• [EXERCISE DIRECTIONS] Match the word "захворювань". Return each line of the data below where it appears.

• [RAW DATA]
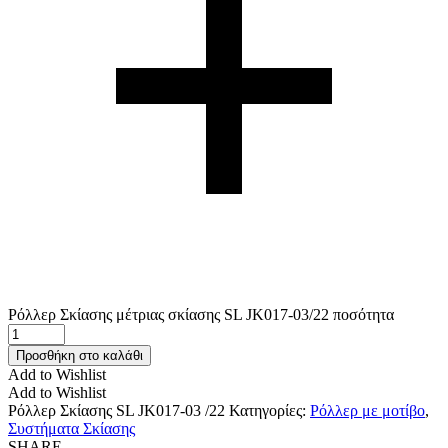
Ρόλλερ Σκίασης μέτριας σκίασης SL JK017-03/22 ποσότητα
Προσθήκη στο καλάθι
Add to Wishlist
Add to Wishlist
Ρόλλερ Σκίασης SL JK017-03 /22
Κατηγορίες:
Ρόλλερ με μοτίβο
,
Συστήματα Σκίασης
SHARE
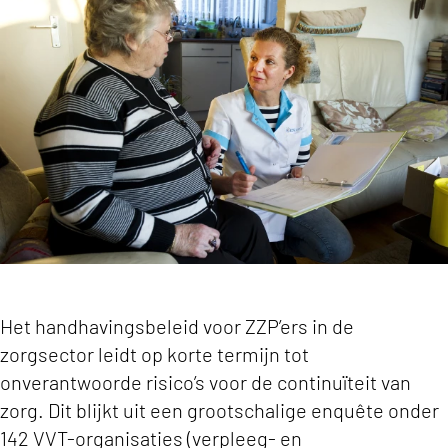
Handhavingsbeleid voor ZZP’ers brengt continuï
Het handhavingsbeleid voor ZZP’ers in de
zorgsector leidt op korte termijn tot
onverantwoorde risico’s voor de continuïteit van
zorg. Dit blijkt uit een grootschalige enquête onder
142 VVT-organisaties (verpleeg- en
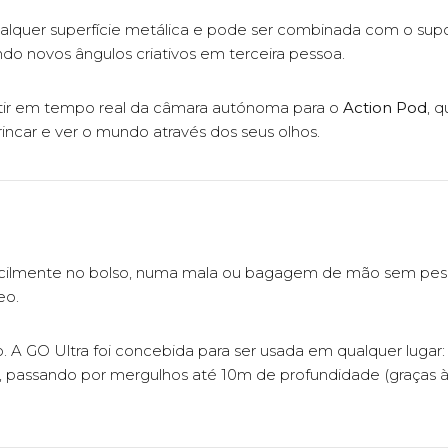
alquer superfície metálica e pode ser combinada com o supor
ndo novos ângulos criativos em terceira pessoa.
mitir em tempo real da câmara autónoma para o
Action Pod
, q
rincar e ver o mundo através dos seus olhos.
acilmente no bolso, numa mala ou bagagem de mão sem pes
eo.
A GO Ultra foi concebida para ser usada em qualquer lugar:
 passando por mergulhos até 10m de profundidade (graças à 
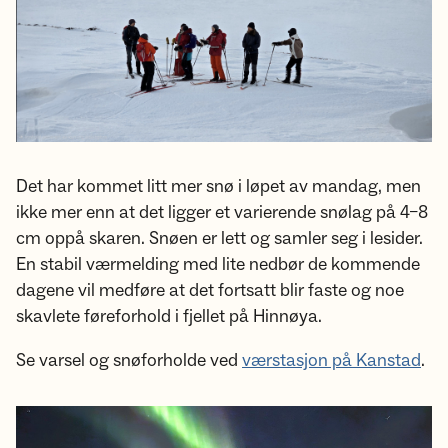
Det har kommet litt mer snø i løpet av mandag, men
ikke mer enn at det ligger et varierende snølag på 4–8
cm oppå skaren. Snøen er lett og samler seg i lesider.
En stabil værmelding med lite nedbør de kommende
dagene vil medføre at det fortsatt blir faste og noe
skavlete føreforhold i fjellet på Hinnøya.
Se varsel og snøforholde ved
værstasjon på Kanstad
.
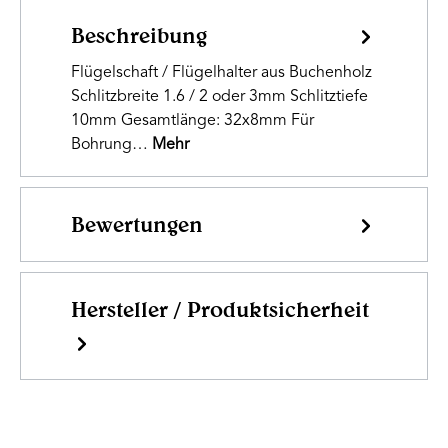
Beschreibung
Flügelschaft / Flügelhalter aus Buchenholz
Schlitzbreite 1.6 / 2 oder 3mm Schlitztiefe
10mm Gesamtlänge: 32x8mm Für
Bohrung…
Mehr
Bewertungen
Hersteller / Produktsicherheit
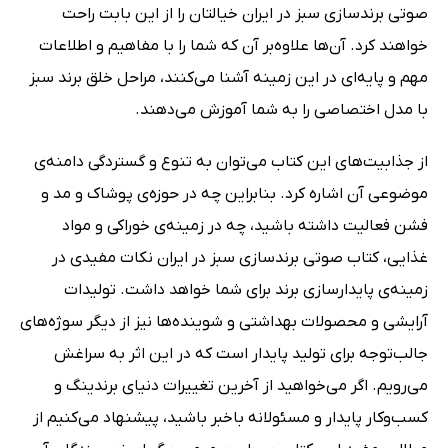
صوتی برندسازی سبز در ایران خیالتان را از این بابت راحت
خواهند کرد. آن‌ها علاوه‌بر آن که شما را با مفاهیم و اطلاعات
مهم و پایه‌ای در این زمینه آشنا می‌کنند، مراحل خلق برند سبز
با مدل اختصاصی را به شما آموزش می‌دهند.
از جذابیت‌های این کتاب می‌توان به تنوع و گستردگی دامنه‌ی
موضوعی آن اشاره کرد. بنابراین چه در حوزه‌ی پوشاک و مد و
فشن فعالیت داشته باشید، چه در زمینه‌ی خوراکی و مواد
غذایی، کتاب صوتی برندسازی سبز در ایران نکات مفیدی در
زمینه‌ی پایدارسازی برند برای شما خواهد داشت. تولیدات
آرایشی و محصولات بهداشتی و شوینده‌ها نیز از دیگر سوژه‌های
جالب‌توجه برای تولید پایدار است که در این اثر به سراغش
می‌رویم. اگر می‌خواهید از آخرین تغییرات دنیای برندینگ و
کسب‌وکار پایدار و مسئولانه باخبر باشید، پیشنهاد می‌کنیم از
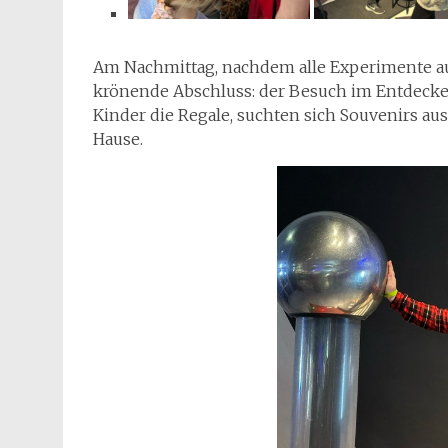
Am Nachmittag, nachdem alle Experimente au
krönende Abschluss: der Besuch im Entdecke
Kinder die Regale, suchten sich Souvenirs a
Hause.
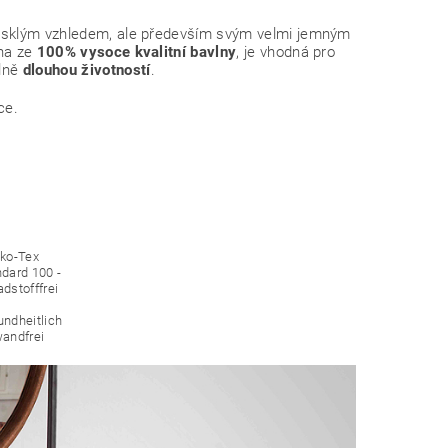
 lesklým vzhledem, ale především svým velmi jemným
ena ze
100% vysoce kvalitní bavlny
, je vhodná pro
elně
dlouhou životností
.
ce.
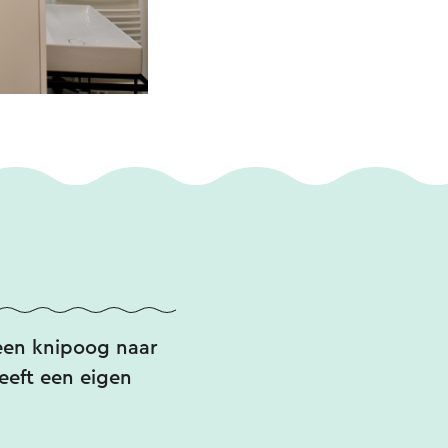
 een knipoog naar
eeft een eigen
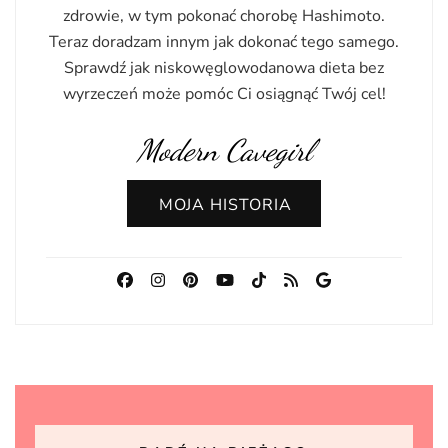
zdrowie, w tym pokonać chorobę Hashimoto.
Teraz doradzam innym jak dokonać tego samego.
Sprawdź jak niskowęglowodanowa dieta bez
wyrzeczeń może pomóc Ci osiągnąć Twój cel!
Modern Cavegirl
MOJA HISTORIA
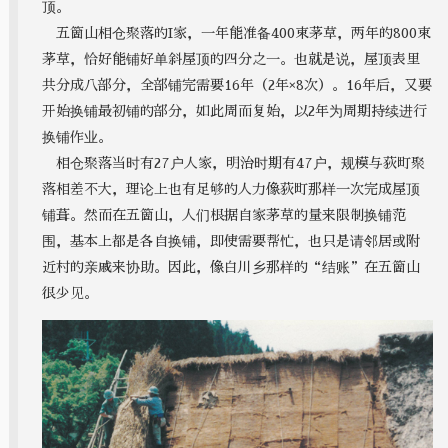
顶。
五箇山相仓聚落的I家，一年能准备400束茅草，两年的800束
茅草，恰好能铺好单斜屋顶的四分之一。也就是说，屋顶表里
共分成八部分，全部铺完需要16年（2年×8次）。16年后，又要
开始换铺最初铺的部分，如此周而复始，以2年为周期持续进行
换铺作业。
相仓聚落当时有27户人家，明治时期有47户，规模与荻町聚
落相差不大，理论上也有足够的人力像荻町那样一次完成屋顶
铺葺。然而在五箇山，人们根据自家茅草的量来限制换铺范
围，基本上都是各自换铺，即使需要帮忙，也只是请邻居或附
近村的亲戚来协助。因此，像白川乡那样的“结账”在五箇山
很少见。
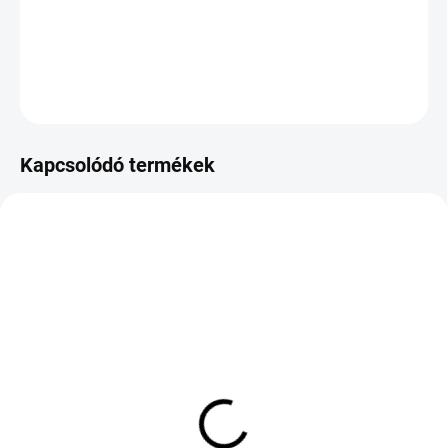
−
+
Hozzáadás a kosárhoz
KÉRDÉS
Kapcsolódó termékek
KÜLSŐ RAKTÁR MAX 1 NAP+2NAP A
KÜLSŐ RAKTÁR MAX 8 NAP+2NA A
SZÁLITÁSIG
SZÁLITÁSIG
(>5 DB)
(>5 DB)
TOYO PROXES SPORT 2
Continental
265/35 R18 97Y TL MFS
ContiCrossContact LX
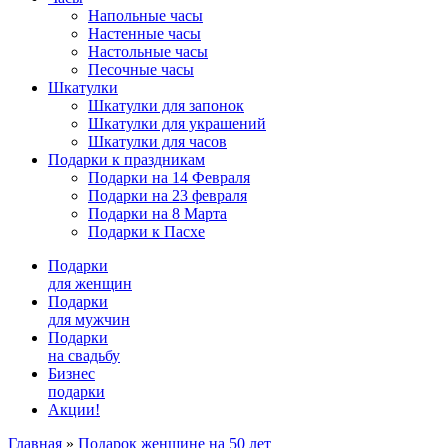
Напольные часы
Настенные часы
Настольные часы
Песочные часы
Шкатулки
Шкатулки для запонок
Шкатулки для украшений
Шкатулки для часов
Подарки к праздникам
Подарки на 14 Февраля
Подарки на 23 февраля
Подарки на 8 Марта
Подарки к Пасхе
Подарки
для женщин
Подарки
для мужчин
Подарки
на свадьбу
Бизнес
подарки
Акции!
Главная
»
Подарок женщине на 50 лет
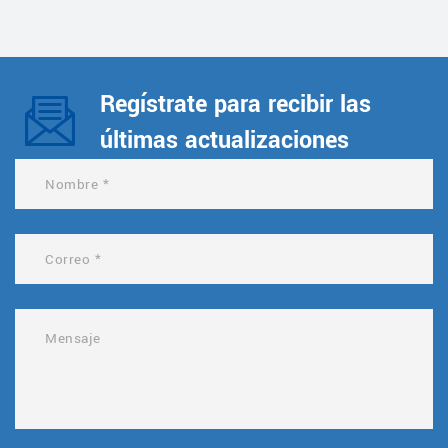
Regístrate para recibir las
últimas actualizaciones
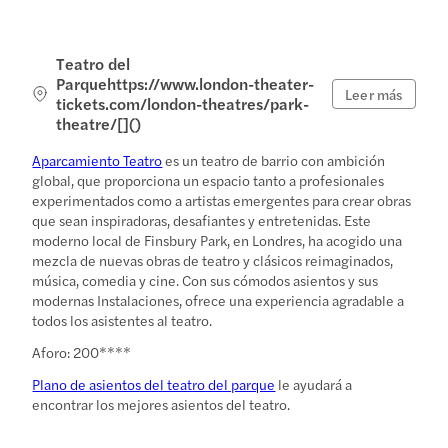
Teatro del
Parquehttps://www.london-theater-
Leer más
tickets.com/london-theatres/park-
theatre/[]()
Aparcamiento Teatro
es un teatro de barrio con ambición
global, que proporciona un espacio tanto a profesionales
experimentados como a artistas emergentes para crear obras
que sean inspiradoras, desafiantes y entretenidas. Este
moderno local de Finsbury Park, en Londres, ha acogido una
mezcla de nuevas obras de teatro y clásicos reimaginados,
música, comedia y cine. Con sus cómodos asientos y sus
modernas Instalaciones, ofrece una experiencia agradable a
todos los asistentes al teatro.
Aforo: 200****
Plano de asientos del teatro del parque
le ayudará a
encontrar los mejores asientos del teatro.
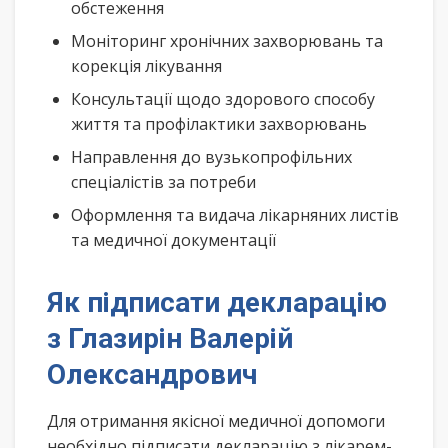
обстеження
Моніторинг хронічних захворювань та
корекція лікування
Консультації щодо здорового способу
життя та профілактики захворювань
Направлення до вузькопрофільних
спеціалістів за потреби
Оформлення та видача лікарняних листів
та медичної документації
Як підписати декларацію
з Глазирін Валерій
Олександрович
Для отримання якісної медичної допомоги
необхідно підписати декларацію з лікарем-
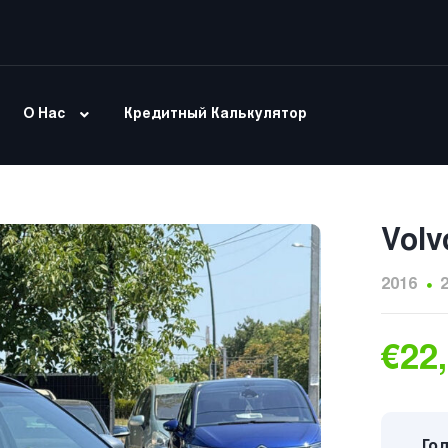
О Нас
Кредитный Калькулятор
Volv
2016
€22
Год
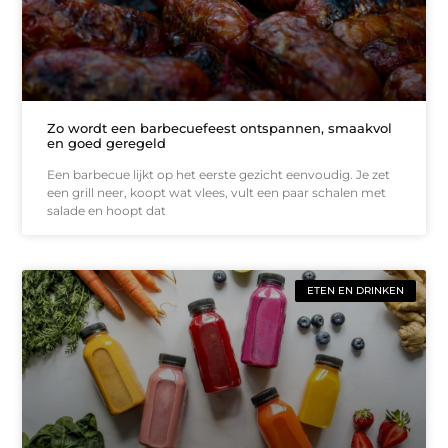
Zo wordt een barbecuefeest ontspannen, smaakvol
en goed geregeld
Een barbecue lijkt op het eerste gezicht eenvoudig. Je zet
een grill neer, koopt wat vlees, vult een paar schalen met
salade en hoopt dat
ETEN EN DRINKEN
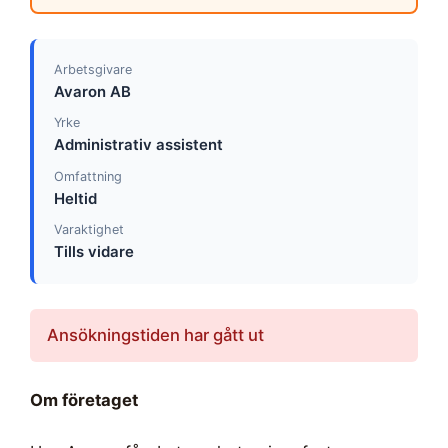
Arbetsgivare
Avaron AB
Yrke
Administrativ assistent
Omfattning
Heltid
Varaktighet
Tills vidare
Ansökningstiden har gått ut
Om företaget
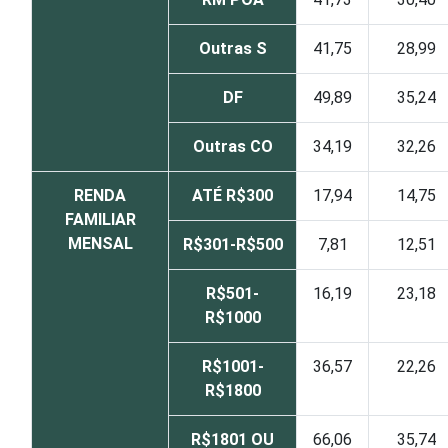
Outras S
41,75
28,99
DF
49,89
35,24
Outras CO
34,19
32,26
RENDA
ATÉ R$300
17,94
14,75
FAMILIAR
MENSAL
R$301-R$500
7,81
12,51
R$501-
16,19
23,18
R$1000
R$1001-
36,57
22,26
R$1800
R$1801 OU
66,06
35,74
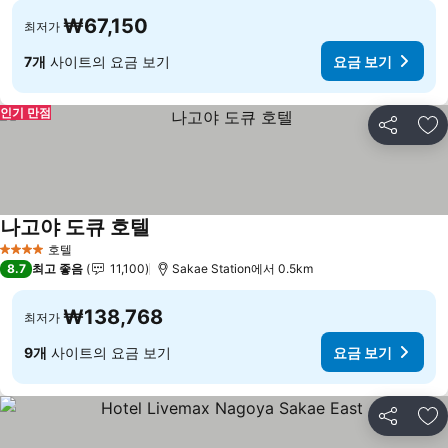
₩67,150
최저가
7개
사이트의 요금 보기
요금 보기
인기 만점
공유
즐
나고야 도큐 호텔
요금 보기
호텔
4 성급
8.7
최고 좋음
11,100
Sakae Station에서 0.5km
₩138,768
최저가
9개
사이트의 요금 보기
요금 보기
공유
즐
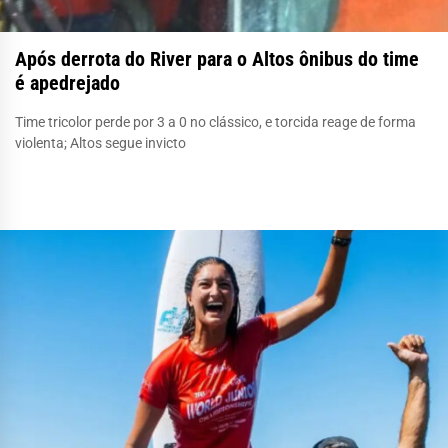
Após derrota do River para o Altos ônibus do time
é apedrejado
Time tricolor perde por 3 a 0 no clássico, e torcida reage de forma
violenta; Altos segue invicto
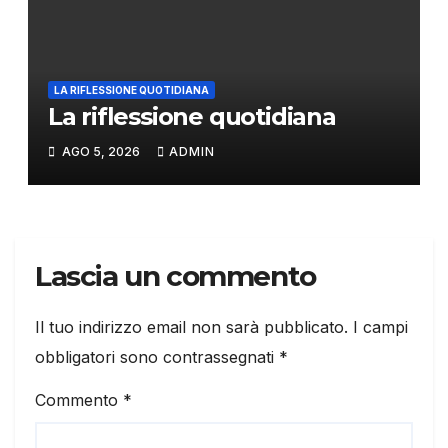
LA RIFLESSIONE QUOTIDIANA
La riflessione quotidiana
AGO 5, 2026
ADMIN
Lascia un commento
Il tuo indirizzo email non sarà pubblicato.
I campi
obbligatori sono contrassegnati
*
Commento
*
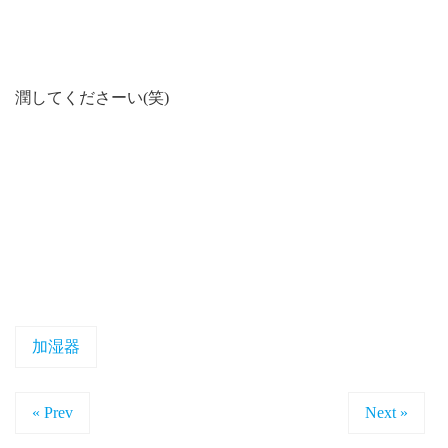
潤してくださーい(笑)
加湿器
« Prev
Next »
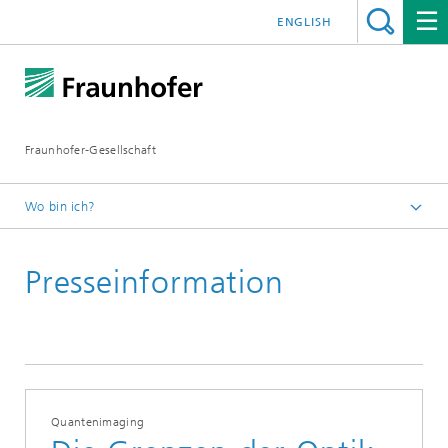
ENGLISH
Fraunhofer-Gesellschaft
Wo bin ich?
Startseite
Presseinformation
Presseinformationen
Quantenimaging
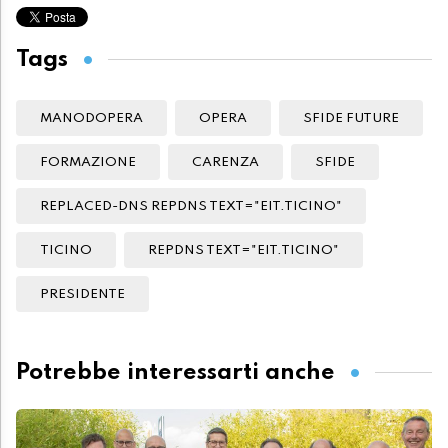
Tags
MANODOPERA
OPERA
SFIDE FUTURE
FORMAZIONE
CARENZA
SFIDE
REPLACED-DNS REPDNS TEXT="EIT.TICINO"
TICINO
REPDNS TEXT="EIT.TICINO"
PRESIDENTE
Potrebbe interessarti anche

• [RESULT FOR THIS TASK]
Моніторинг хронічних захворювань та
життя та профілактики захворювань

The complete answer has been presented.